Segment Open

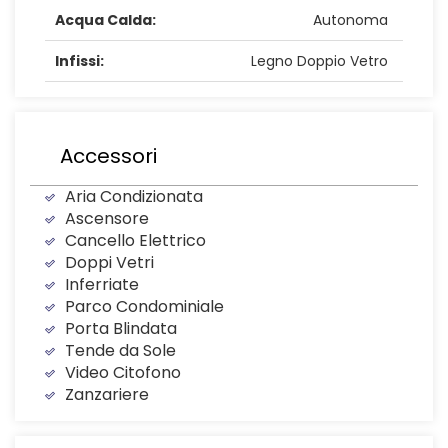
Acqua Calda:
Autonoma
Infissi:
Legno Doppio Vetro
Accessori
Aria Condizionata
Ascensore
Cancello Elettrico
Doppi Vetri
Inferriate
Parco Condominiale
Porta Blindata
Tende da Sole
Video Citofono
Zanzariere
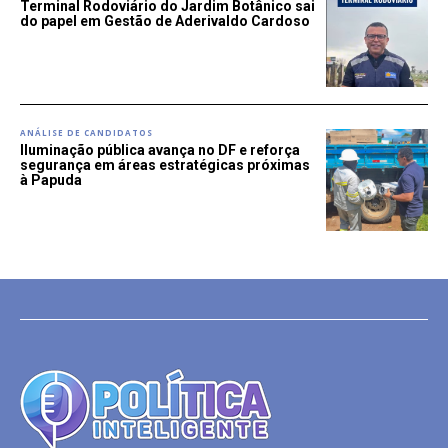
Terminal Rodoviário do Jardim Botânico sai
do papel em Gestão de Aderivaldo Cardoso
ANÁLISE DE CANDIDATOS
Iluminação pública avança no DF e reforça
segurança em áreas estratégicas próximas
à Papuda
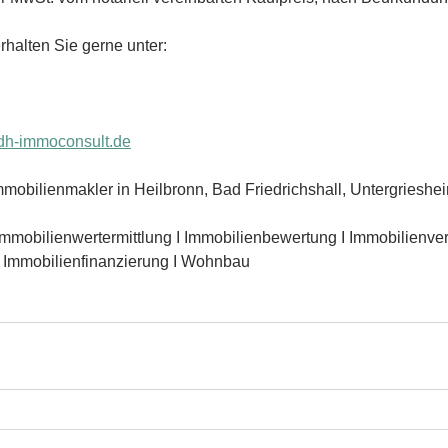
rhalten Sie gerne unter:
h-immoconsult.de
mobilienmakler in Heilbronn, Bad Friedrichshall, Untergries
Immobilienwertermittlung I Immobilienbewertung I Immobilienverk
I Immobilienfinanzierung I Wohnbau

Segment Closed

- [Problem requirements] Reproduce the data above exactly, leaving out any picture in it.

- [Task solution]
Acqua Calda:
Autonoma
Infissi:
Legno Doppio Vetro
Accessori
Aria Condizionata
Ascensore
Cancello Elettrico
Doppi Vetri
Inferriate
Parco Condominiale
Porta Blindata
Tende da Sole
Video Citofono
Zanzariere
Terminal Rodoviário do Jardim Botânico sai
do papel em Gestão de Aderivaldo Cardoso
ANÁLISE DE CANDIDATOS
Iluminação pública avança no DF e reforça
segurança em áreas estratégicas próximas
à Papuda
rhalten Sie gerne unter:
h-immoconsult.de
mobilienmakler in Heilbronn, Bad Friedrichshall, Untergries
Immobilienwertermittlung I Immobilienbewertung I Immobilienverk
I Immobilienfinanzierung I Wohnbau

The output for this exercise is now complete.